Integrate a rational function with a denominator in the form a - cos(x) I am preparing for a basic level calculus test and came across this problem:
$$ \int_0^{\pi/2} \dfrac{1}{2-\cos{x}} dx$$
Which appears to be simple enough before I realize that I can't multiply the top and bottom by $ 2+\cos{x} $ and get anywhere fast.  The prompt and Wolfram Alpha suggest a u-substitution of $ u = \tan{\frac{x}{2}} $ but I really have no idea how to implement that.  How is this substitution used?  Is this even an appropriate problem for my current level of math knowledge?

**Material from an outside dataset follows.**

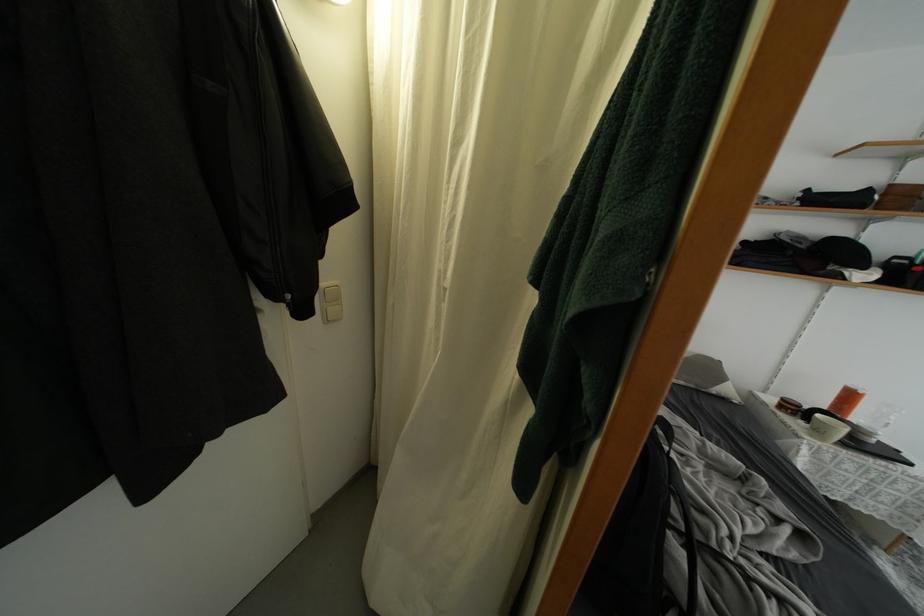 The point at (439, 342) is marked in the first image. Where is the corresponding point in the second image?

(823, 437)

 A: hint: use the sub $u = \tan( x/2), \cos t = \frac{1-u^2}{1+u^2}$ and some partial fraction.
differencing you get $$du = (1 + u^2) dx/2,  x = 0 \to u = 0, x = \pi/2\to u = 1$$ therefore the $\int_0^{\pi/2} \frac{dx}{2-\cos x}$ is transformed into 
$$\int_0^1 \frac{2du}{(1 + u^2} \frac{1}{\left(2 - \frac{1-u^2}{1+u^2}\right)}
=2 \int_0^1\frac{du}{3u^2 + 1} = \frac{2}{3} \int_0^1 \frac{du}{u^2 + 1/3}$$
can you continue now?
A: We start with 
$$\int_0^{\pi/2} \dfrac{1}{2-\cos{x}} dx$$
Let's start as you suggest and see where it takes us, multiplying top and bottom by $2 + \cos x$.
$$ \int_0^{\pi/2} \frac{2 + \cos x}{4 - \cos^2 x} dx = \int_0^{\pi/2} \frac{2 + \cos x}{3 + \sin^2 x} dx.$$
The mathematics of wishful thinking suggests that we split this integral and handle the easy part first.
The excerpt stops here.